Vedanta Resources has large repayments in the next quarter, including US dollar bonds of $400 million in April and $500 million in May. It has another $1 billion bond maturing in January 2024. Apart from the bond maturities, VRL has $1.1 billion term debt and $600 million interest payments and $450 million inter-company loans. It has been servicing debt through loans and dividends from operating companies like Vedanta Ltd. and Hindustan Zinc Limited.
Vedanta Resources has recently said it has pre-paid all of its debt that was due for repayment till March 2023, deleveraging by $2 billion in the past 11 months. Further, it is confident of meeting its liquidity requirements for the quarter ending June 2023.

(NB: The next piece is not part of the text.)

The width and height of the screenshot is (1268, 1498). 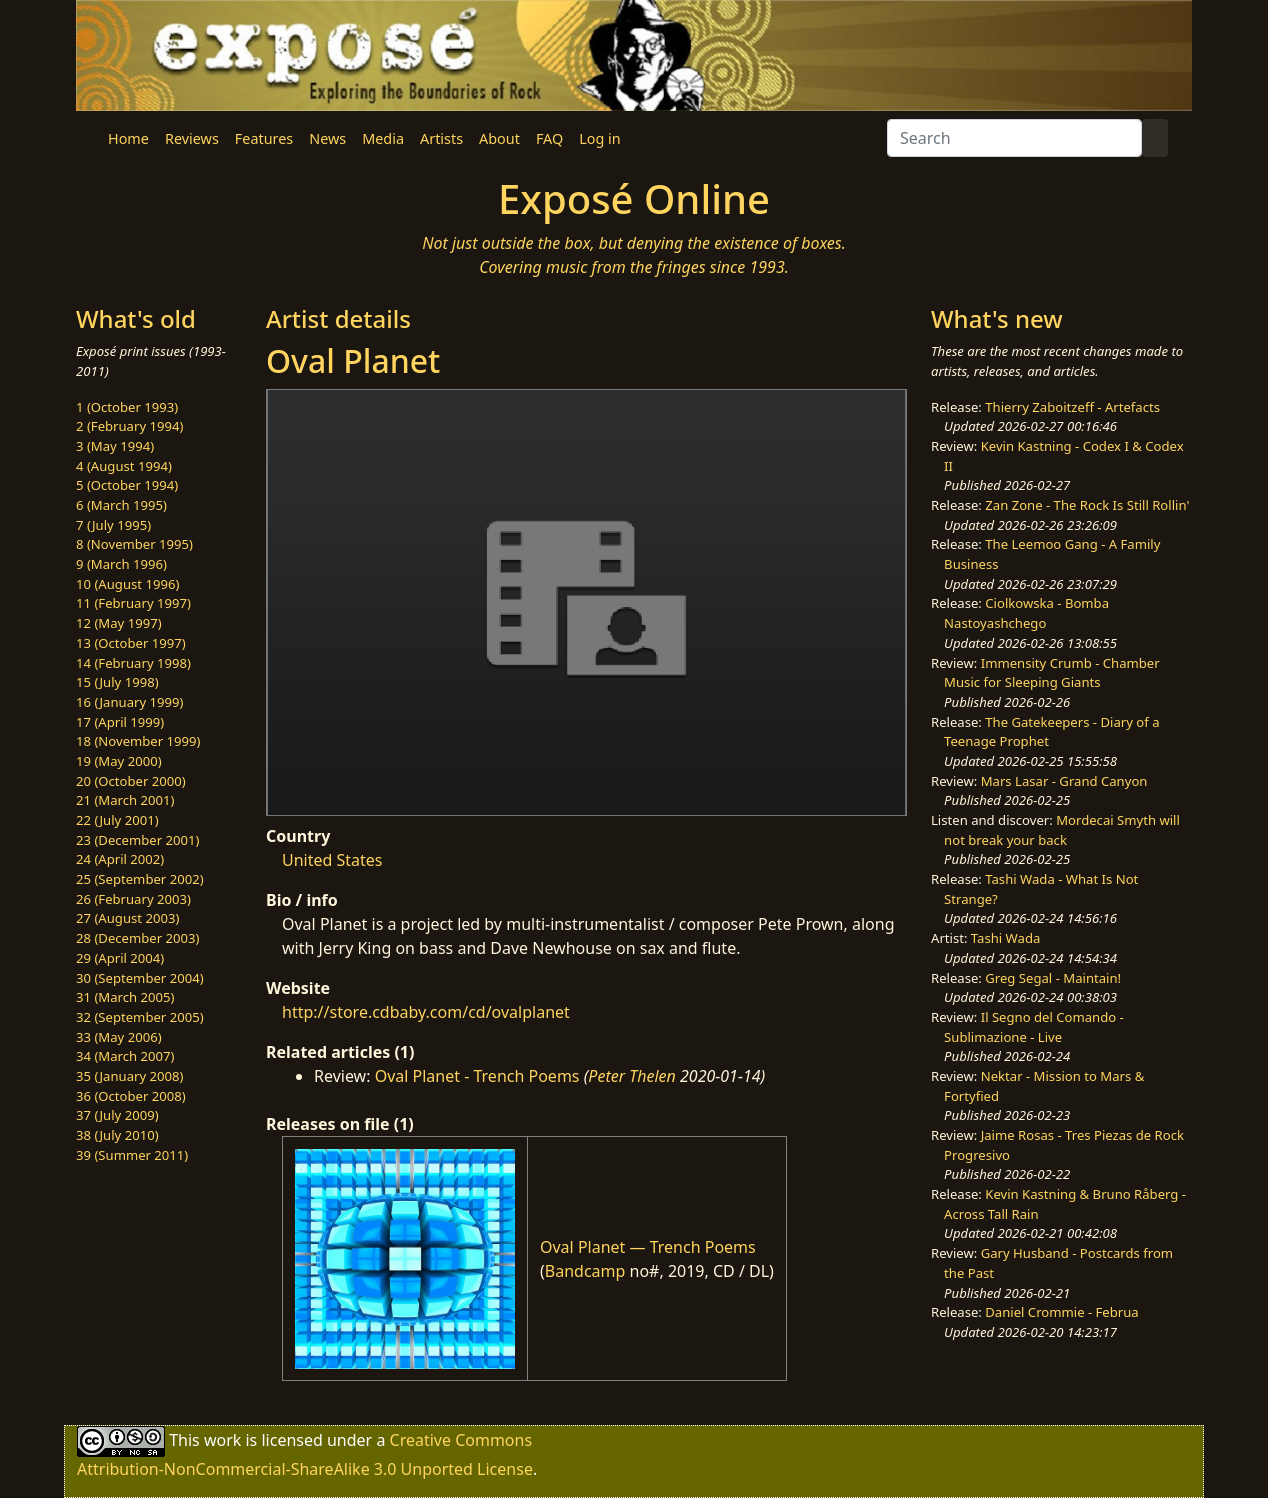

Vedanta on Wednesday said that it has repaid $100 million to Standard Chartered Bank via release of encumbrance on March 10. Vedanta has widened its net for borrowings to credit funds such as Farallon Capital, Davidson Kempner and Ares SSG Capital to meet more than $1 billion in upcoming repayments, .ET reported on Thursday citing sources. “We have a tremendous asset base which delivers high cash flows. There is full capability to repay. With the ongoing expansions, we expect our revenue to be USD 30 billion in the near term,” the company has said.

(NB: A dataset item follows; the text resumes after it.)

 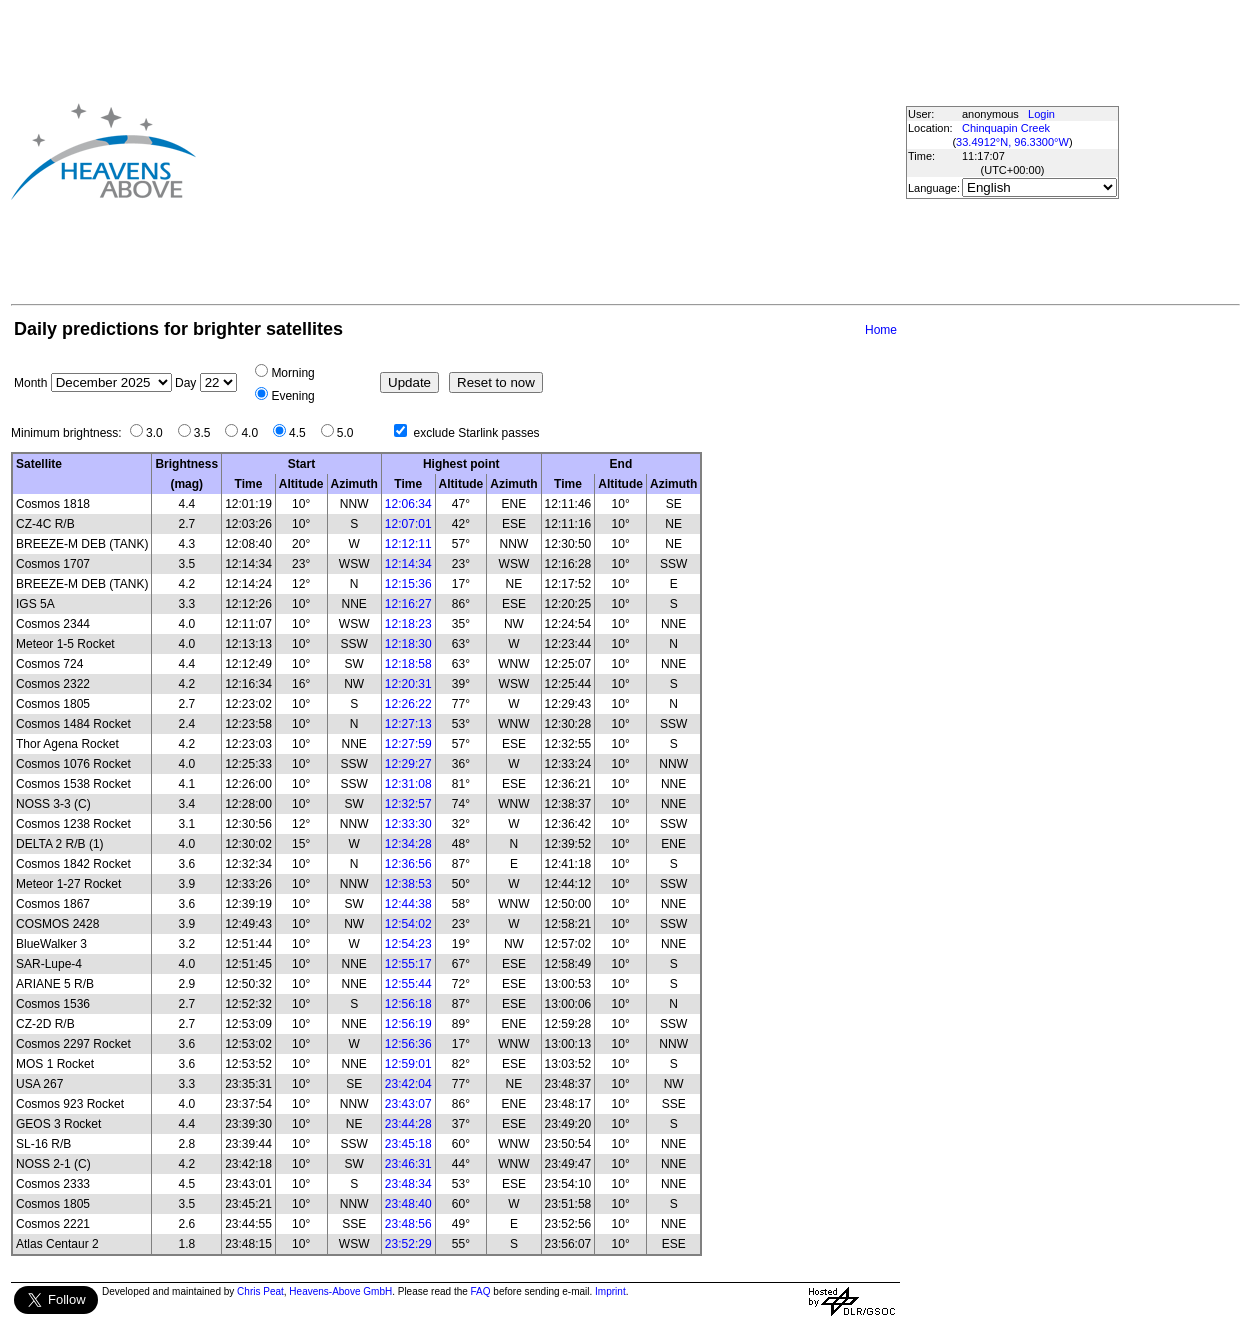 I want to click on Imprint, so click(x=610, y=1291).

India’s mining magnate faces two major problems, wrote Bloomberg columnist Andy Mukherjee recently. Firstly, unless China’s economic revival turns things around, the post-pandemic era of supernormal commodity profits could be over. If Agarwal can’t take Hindustan Zinc’s cash all the way up to his privately held Vedanta Resources, his ability to pay down debt may be impaired, forcing him to borrow more. But with the Fed expected to keep raising rates and existing Vedanta Resources bonds dropping in value, Agarwal might struggle to raise fresh money at a reasonable cost. Secondly, if Agarwal tries to force the asset sale on Hindustan Zinc Ltd. and incurs the government’s displeasure in the process, his ambition to partner with Taiwan’s Foxconn Technology Group for a $19 billion semiconductor factory might come under a cloud. It is a high-priority project, partly funded by the government, which will create a domestic supply line of semiconductors.